Bill C332, which seeks to add coercive control to the Criminal Code, will have its final debate and vote this week in the House of Commons — and the families of Angie Sweeney and Caitlin Jennings will be there to support it
Brian and Suzanne Sweeney are flanked by murder victim Angie Sweeney's childhood friends Renee Buczel and Lindsay Stewart. Along with Angie's brother Brian Jr. (not pictured) the group is travelling to Ottawa this week in support of a bill that would add coercive control to the Criminal Code of Canada.

Two local families who each experienced the loss of a loved one to intimate partner violence last year are travelling to Ottawa this week to be present in the House of Commons for a key vote on the issue.

Bill C332, which seeks to add coercive control to the Criminal Code of Canada, will be debated and voted on in the House of Commons this week and the families of Angie Sweeney and Caitlin Jennings will be in the gallery with hopes it will pass.

In April, a motion by Sault Ste. Marie City Council to support the bill passed unanimously.

Rene Buczel was one of Angie Sweeney's best friends and one of the key organizers of Angie's Angels, a group created after the 41-year-old mother was killed last October in her Tancred Street home. Buczel is travelling in support of the bill with fellow Angel's member Lindsay Stewart, Angie's brother Brian Jr., as well as Angie's parents Brian and Suzanne.

Buczel said coincidentally the only other time she has ever been in Ottawa was on a road trip with Angie. 

"Now we're going on a road trip to Ottawa to hear debate and voting on a bill that would have potentially saved our best friend's life," said Buczel. "It's kind of crazy when you think about that."

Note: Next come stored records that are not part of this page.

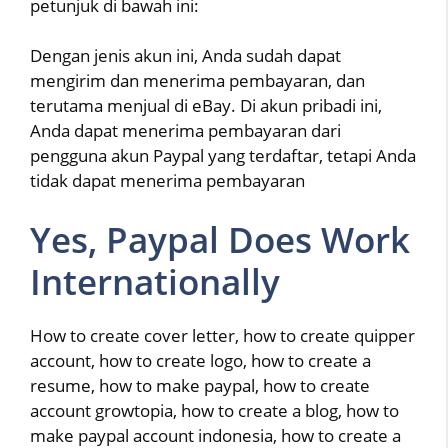
petunjuk di bawah ini:
Dengan jenis akun ini, Anda sudah dapat
mengirim dan menerima pembayaran, dan
terutama menjual di eBay. Di akun pribadi ini,
Anda dapat menerima pembayaran dari
pengguna akun Paypal yang terdaftar, tetapi Anda
tidak dapat menerima pembayaran
Yes, Paypal Does Work
Internationally
How to create cover letter, how to create quipper
account, how to create logo, how to create a
resume, how to make paypal, how to create
account growtopia, how to create a blog, how to
make paypal account indonesia, how to create a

The Government of Canada currently defines coercive control as an act included in intimate partner violence, but does not include coercive control as a standalone offence contained within the Criminal Code.

NDP MP Laurel Collins introduced the bill, in part, after her sister showed up at her door in tears after her boyfriend had taken away her keys, bank card and phone in an effort to stop her from leaving.

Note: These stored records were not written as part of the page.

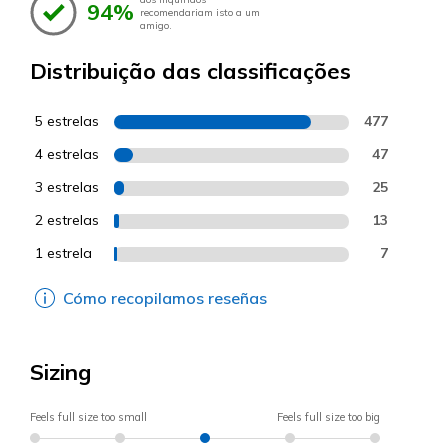
94%
recomendariam isto a um
amigo.
Distribuição das classificações
5 estrelas
477
4 estrelas
47
3 estrelas
25
2 estrelas
13
1 estrela
7
Cómo recopilamos reseñas
Sizing
Feels full size too small
Feels full size too big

Buczel said coercive control is what starts and leads to abuse and there were signs that Angie's ex-boyfriend, Bobbie Hallaert, used controlling behaviour during their relationship.

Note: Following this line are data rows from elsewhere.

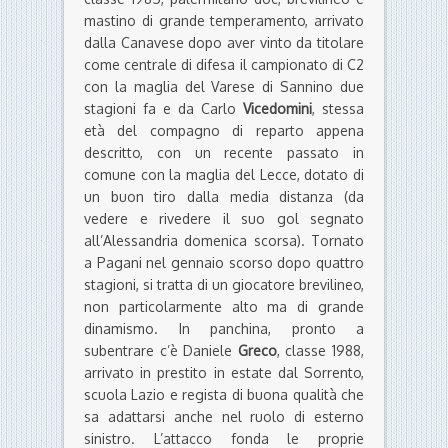
mastino di grande temperamento, arrivato
dalla Canavese dopo aver vinto da titolare
come centrale di difesa il campionato di C2
con la maglia del Varese di Sannino due
stagioni fa e da Carlo
Vicedomini
, stessa
età del compagno di reparto appena
descritto, con un recente passato in
comune con la maglia del Lecce, dotato di
un buon tiro dalla media distanza (da
vedere e rivedere il suo gol segnato
all’Alessandria domenica scorsa). Tornato
a Pagani nel gennaio scorso dopo quattro
stagioni, si tratta di un giocatore brevilineo,
non particolarmente alto ma di grande
dinamismo. In panchina, pronto a
subentrare c’è Daniele
Greco
, classe 1988,
arrivato in prestito in estate dal Sorrento,
scuola Lazio e regista di buona qualità che
sa adattarsi anche nel ruolo di esterno
sinistro. L’attacco fonda le proprie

"Bobbie wasn't actually physically abusive with Angie until two weeks before he actually physically assaulted her and then shortly after that took her life," said Buczel.

If passed, those kinds of controlling behaviours could be dealt with through the criminal justice system.

"I think that also gives options to men in realizing, 'okay, this behaviour that I'm exhibiting isn't great and can possibly lead to more serious things like physical abuse' and then it also has the aspect of allowing other people to intervene when they start to see these patterns begin," said Buczel.

Dan Jennings and his wife Michelle are also travelling to Ottawa in support of the bill, driven by the loss of Dan's daughter Caitlin, who London Police said was murdered last July. Kenneth Armstrong/SooToday

Also travelling to Ottawa this week is Dan Jennings and his wife Michelle. Jennings was home in Sault Ste. Marie last July when he received a late-night knock at the door by a Sault Ste. Marie Police officer informing him his 22-year-old daughter Caitlin had been murdered by her partner in London, Ontario.

In speaking to his daughter's friends, Jennings was told about the controlling behaviours exhibited by her 50-year-old partner David Norman Yates. Because that case is still before the courts and has not yet been proven, Yates is considered innocent until proven guilty.

Jennings believes if coercive control had been defined in the Criminal Code at the time of their relationship, his daughter might still be alive.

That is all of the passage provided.